好きって言っちゃえ

悠一は瞬き多めになって剣二を見る。

「そう、命と引き換えの保険金」

真顔で答える剣二。

「え?保険金殺人!?」

益々瞬きが多くなる悠一。

「ちょっと、勝手に殺さないでよ」

「そ、殺さなくっても舞ちゃんは、じきに死ぬ運命だから。ね、舞ちゃん」

「・・・」

舞が「いずれ胃がんで死ぬ」と思い込んでいる事を完全にネタにしている剣二に、何も言えない舞。
しかめっ面の舞を無視して、悠一は腕組みをしながら、うんうんと何度もうなづいた。

「なるほどね。

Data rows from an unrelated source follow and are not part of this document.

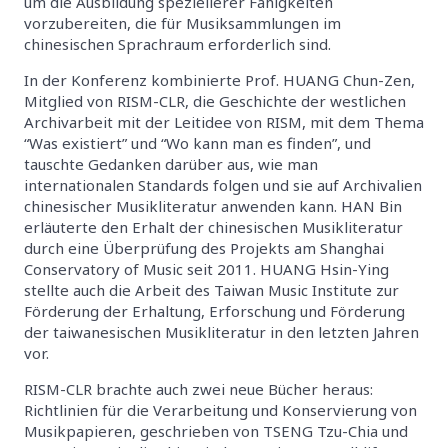
um die Ausbildung speziellerer Fähigkeiten
vorzubereiten, die für Musiksammlungen im
chinesischen Sprachraum erforderlich sind.
In der Konferenz kombinierte Prof. HUANG Chun-Zen,
Mitglied von RISM-CLR, die Geschichte der westlichen
Archivarbeit mit der Leitidee von RISM, mit dem Thema
“Was existiert” und “Wo kann man es finden”, und
tauschte Gedanken darüber aus, wie man
internationalen Standards folgen und sie auf Archivalien
chinesischer Musikliteratur anwenden kann. HAN Bin
erläuterte den Erhalt der chinesischen Musikliteratur
durch eine Überprüfung des Projekts am Shanghai
Conservatory of Music seit 2011. HUANG Hsin-Ying
stellte auch die Arbeit des Taiwan Music Institute zur
Förderung der Erhaltung, Erforschung und Förderung
der taiwanesischen Musikliteratur in den letzten Jahren
vor.
RISM-CLR brachte auch zwei neue Bücher heraus:
Richtlinien für die Verarbeitung und Konservierung von
Musikpapieren, geschrieben von TSENG Tzu-Chia und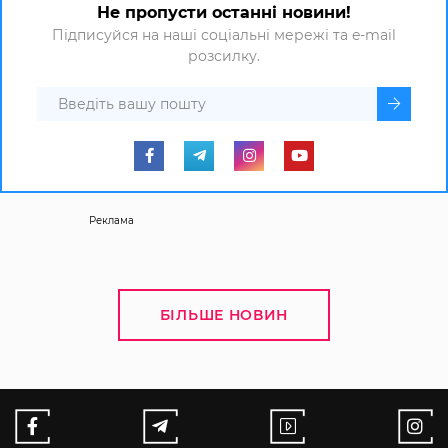
Не пропусти останні новини!
Підписуйся на наші соціальні мережі та e-mail
розсилку.
Реклама
БІЛЬШЕ НОВИН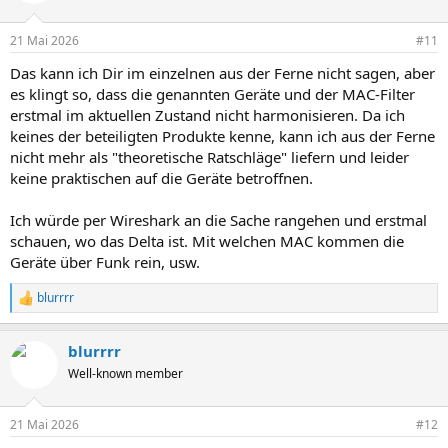
21 Mai 2026
#11
Das kann ich Dir im einzelnen aus der Ferne nicht sagen, aber
es klingt so, dass die genannten Geräte und der MAC-Filter
erstmal im aktuellen Zustand nicht harmonisieren. Da ich
keines der beteiligten Produkte kenne, kann ich aus der Ferne
nicht mehr als "theoretische Ratschläge" liefern und leider
keine praktischen auf die Geräte betroffnen.
Ich würde per Wireshark an die Sache rangehen und erstmal
schauen, wo das Delta ist. Mit welchen MAC kommen die
Geräte über Funk rein, usw.
blurrrr
R
e
a
blurrrr
k
t
Well-known member
i
o
n
21 Mai 2026
#12
e
n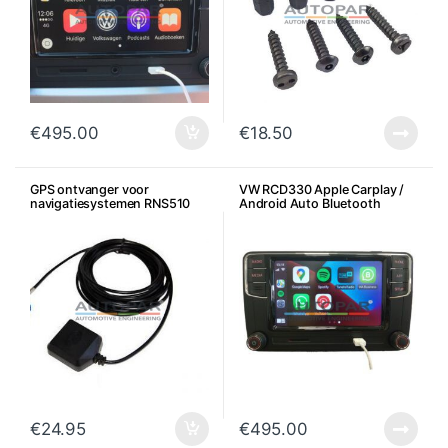
€
495.00
€
18.50
GPS ontvanger voor
VW RCD330 Apple Carplay /
navigatiesystemen RNS510
Android Auto Bluetooth
RNS315 RNS310
Multimedia
€
24.95
€
495.00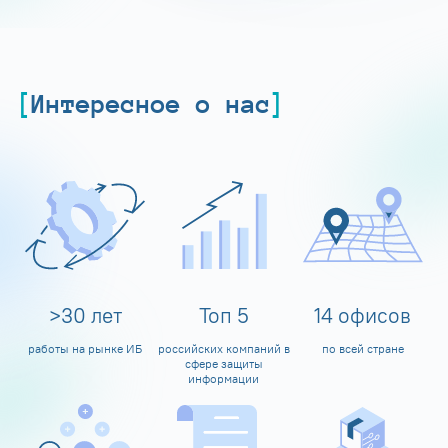
Интересное о нас
>
30
лет
Топ
5
14
офисов
работы на рынке ИБ
российских компаний в
по всей стране
сфере защиты
информации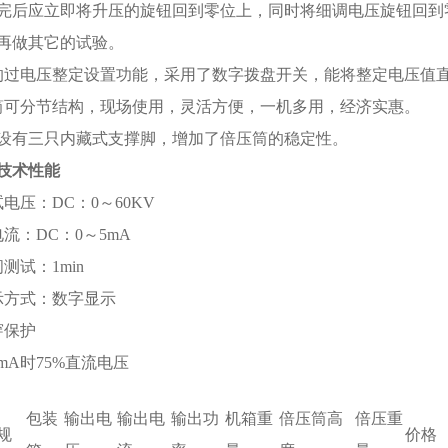
完后应立即将升压的旋钮回到零位上，同时将细调电压旋钮回到
再做其它的试验。
的过电压整定设置功能，采用了数字拨盘开关，能将整定电压值直
筒可分节结构，现场使用，灵活方便，一机多用，经济实惠。
部设有三只内藏式支撑脚，增加了倍压筒的稳定性。
技术性能
电压：DC：0～60KV
流：DC：0～5mA
测试：1min
示方式：数字显示
穿保护
mA时75%直流电压
包装
输出电
输出电
输出功
机箱重
倍压筒高
倍压重
规
价格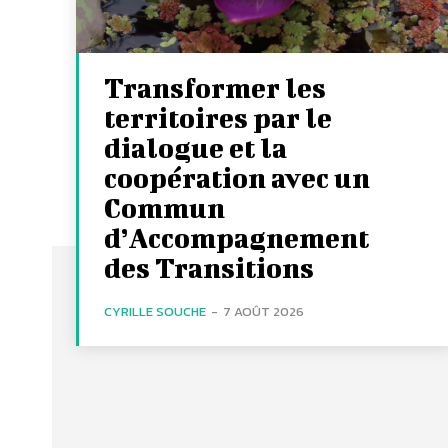
Transformer les
territoires par le
dialogue et la
coopération avec un
Commun
d’Accompagnement
des Transitions
CYRILLE SOUCHE
-
7 AOÛT 2026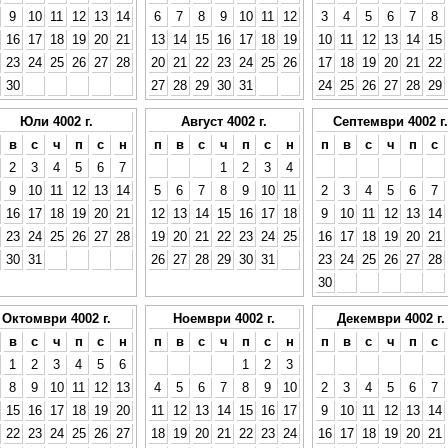
9
10
11
12
13
14
6
7
8
9
10
11
12
3
4
5
6
7
8
16
17
18
19
20
21
13
14
15
16
17
18
19
10
11
12
13
14
15
23
24
25
26
27
28
20
21
22
23
24
25
26
17
18
19
20
21
22
30
27
28
29
30
31
24
25
26
27
28
29
Юли 4002 г.
Август 4002 г.
Септември 4002 г.
в
с
ч
п
с
н
п
в
с
ч
п
с
н
п
в
с
ч
п
с
2
3
4
5
6
7
1
2
3
4
9
10
11
12
13
14
5
6
7
8
9
10
11
2
3
4
5
6
7
16
17
18
19
20
21
12
13
14
15
16
17
18
9
10
11
12
13
14
23
24
25
26
27
28
19
20
21
22
23
24
25
16
17
18
19
20
21
30
31
26
27
28
29
30
31
23
24
25
26
27
28
30
Октомври 4002 г.
Ноември 4002 г.
Декември 4002 г.
в
с
ч
п
с
н
п
в
с
ч
п
с
н
п
в
с
ч
п
с
1
2
3
4
5
6
1
2
3
8
9
10
11
12
13
4
5
6
7
8
9
10
2
3
4
5
6
7
15
16
17
18
19
20
11
12
13
14
15
16
17
9
10
11
12
13
14
22
23
24
25
26
27
18
19
20
21
22
23
24
16
17
18
19
20
21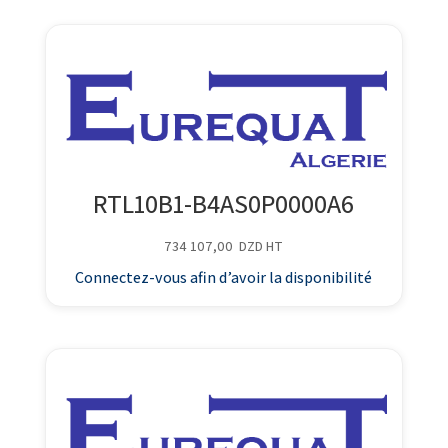
RTL10B1-B4AS0P0000A6
734 107,00
DZD
HT
Connectez-vous afin d’avoir la disponibilité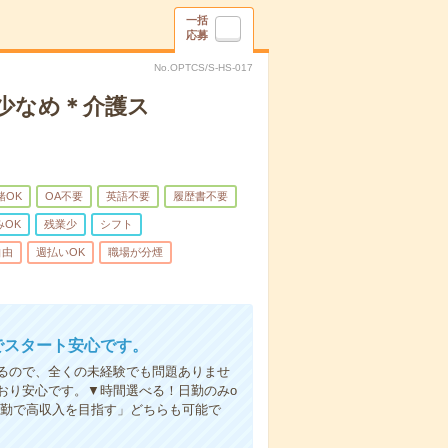
一括
応募
No.OPTCS/S-HS-017
業少なめ＊介護ス
緒OK
OA不要
英語不要
履歴書不要
みOK
残業少
シフト
自由
週払いOK
職場が分煙
でスタート安心です。
るので、全くの未経験でも問題ありませ
おり安心です。▼時間選べる！日勤のみo
夜勤で高収入を目指す」どちらも可能で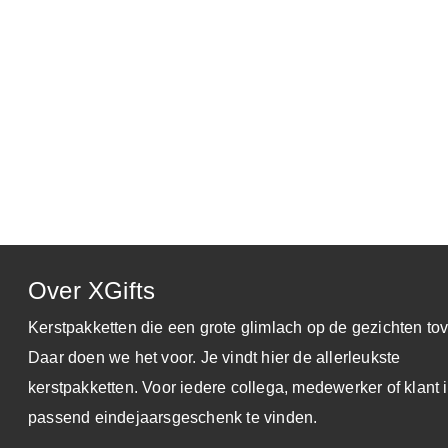
30 dagen zichttermijn
Toch niet blij met je keuze?
Ruilen kan, altijd!
Gratis Reminder Service
Dat is wel zo attent
100% Ontzorging
Daar doen we het voor
Over XGifts
Klik op onderstaande link voor de
demo-website
en log in 
Kerstpakketten die een grote glimlach op de gezichten tov
budget hebben uw medewerkers
1500 punten
te besteden 
Daar doen we het voor. Je vindt hier de allerleukste
www.keuzekado.com
kerstpakketten. Voor iedere collega, medewerker of klant i
Inloggegevens:
passend eindejaarsgeschenk te vinden.
E-mail : je eigen e-mailadres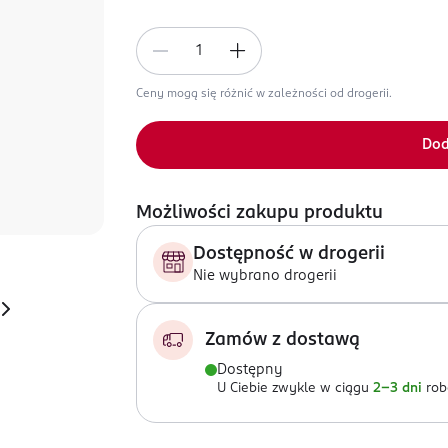
Ceny mogą się różnić w zależności od drogerii.
Dod
Możliwości zakupu produktu
Dostępność w drogerii
Nie wybrano drogerii
Zamów z dostawą
Dostępny
U Ciebie zwykle w ciągu
2-3 dni
rob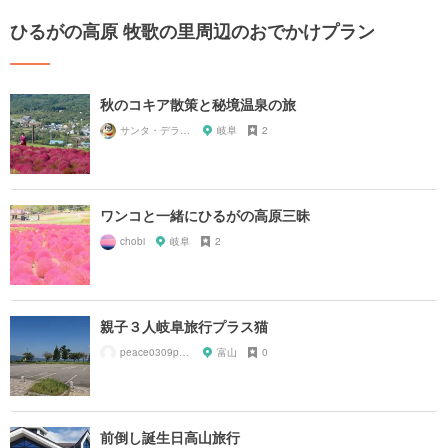
ひるがの高原 牧歌の里周辺のおでかけプラン
秋のコキア散策と秘境温泉の旅
サンタ・デラックス
岐阜
2
ワンコと一緒にひるがの高原三昧
chobi
岐阜
2
親子３人岐阜旅行プラス猫
peace0309peace
富山
0
前倒し誕生日高山旅行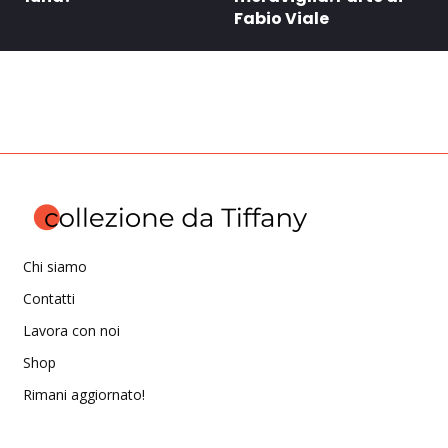
Fabio Viale
Chi siamo
Contatti
Lavora con noi
Shop
Rimani aggiornato!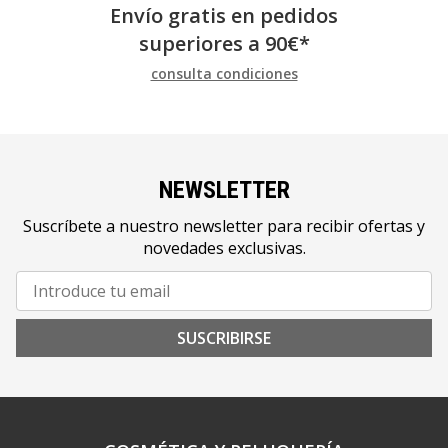
Envío gratis en pedidos
superiores a
90
€
*
consulta condiciones
NEWSLETTER
Suscríbete a nuestro newsletter para recibir ofertas y
novedades exclusivas.
SUSCRIBIRSE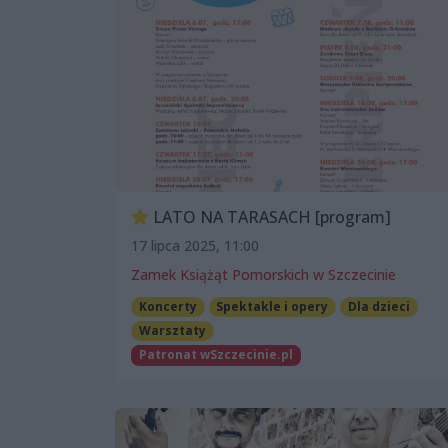
LATO NA TARASACH [program]
17 lipca 2025, 11:00
Zamek Książąt Pomorskich w Szczecinie
Koncerty
Spektakle i opery
Dla dzieci
Warsztaty
Patronat wSzczecinie.pl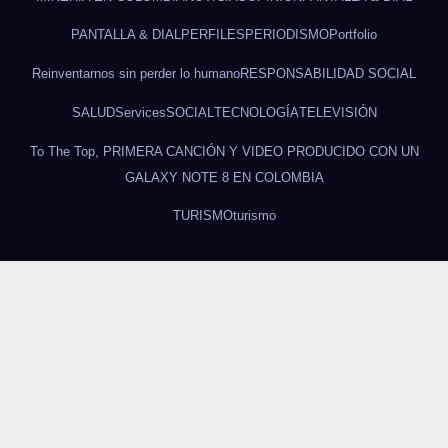
PANTALLA & DIAL
PERFILES
PERIODISMO
Portfolio
Reinventarnos sin perder lo humano
RESPONSABILIDAD SOCIAL
SALUD
Services
SOCIAL
TECNOLOGÍA
TELEVISIÓN
To The Top, PRIMERA CANCIÓN Y VIDEO PRODUCIDO CON UN
GALAXY NOTE 8 EN COLOMBIA
TURISMO
turismo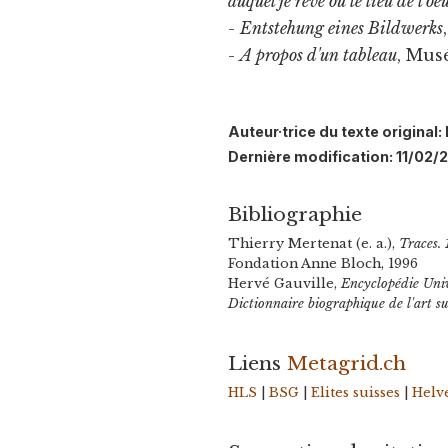
auquel je rêve ou le lieu de l'o
-
Entstehung eines Bildwerks
-
A propos d'un tableau
, Mus
Auteur·trice du texte origina
Dernière modification: 11/02/
Bibliographie
Thierry Mertenat (e. a.),
Traces. 
Fondation Anne Bloch, 1996
Hervé Gauville,
Encyclopédie Univ
Dictionnaire biographique de l'art s
Liens
Metagrid.ch
HLS
|
BSG
|
Elites suisses
|
Helve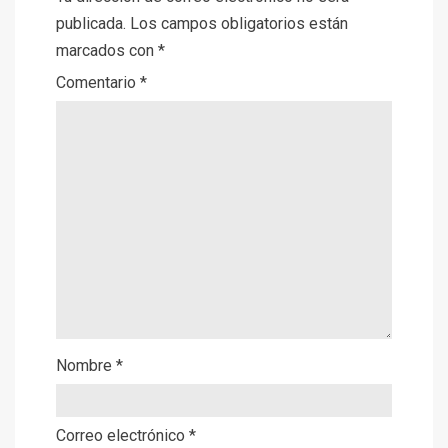
publicada.
Los campos obligatorios están
marcados con
*
Comentario
*
Nombre
*
Correo electrónico
*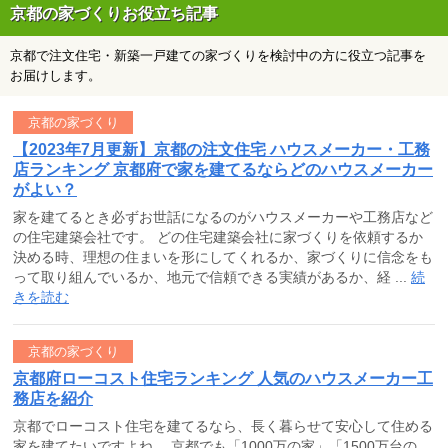
京都の家づくりお役立ち記事
京都で注文住宅・新築一戸建ての家づくりを検討中の方に役立つ記事を
お届けします。
京都の家づくり
【2023年7月更新】京都の注文住宅 ハウスメーカー・工務
店ランキング 京都府で家を建てるならどのハウスメーカー
がよい？
家を建てるとき必ずお世話になるのがハウスメーカーや工務店など
の住宅建築会社です。 どの住宅建築会社に家づくりを依頼するか
決める時、理想の住まいを形にしてくれるか、家づくりに信念をも
って取り組んでいるか、地元で信頼できる実績があるか、経 ...
続
きを読む
京都の家づくり
京都府ローコスト住宅ランキング 人気のハウスメーカー工
務店を紹介
京都でローコスト住宅を建てるなら、長く暮らせて安心して住める
家を建てたいですよね。 京都でも「1000万の家」「1500万台の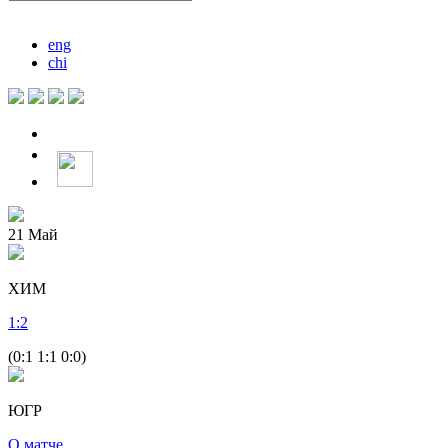
eng
chi
21
Май
ХИМ
1
:
2
(0:1 1:1 0:0)
ЮГР
О матче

舞ちゃんと籍入れてれば、殺さずとも、保険金は自ずとダンナに入ってくると。
で、平野の場合、その保険金で借金返せるってことか~」

「もう、悠ちゃんっ、そんなに納得するようなこと?」

「いやいやいや、納得するよ~。だから舞ちゃんも遠慮なく平野に言えるんだよ」

「何?どうせ命くれてやるんだから、何言ったっていいでしょって?」

「そうそう」

真顔で更に頷く悠一を見て、「はぁ~」と大きくため息をついてから、舞はコーヒーをごくりと飲んだ。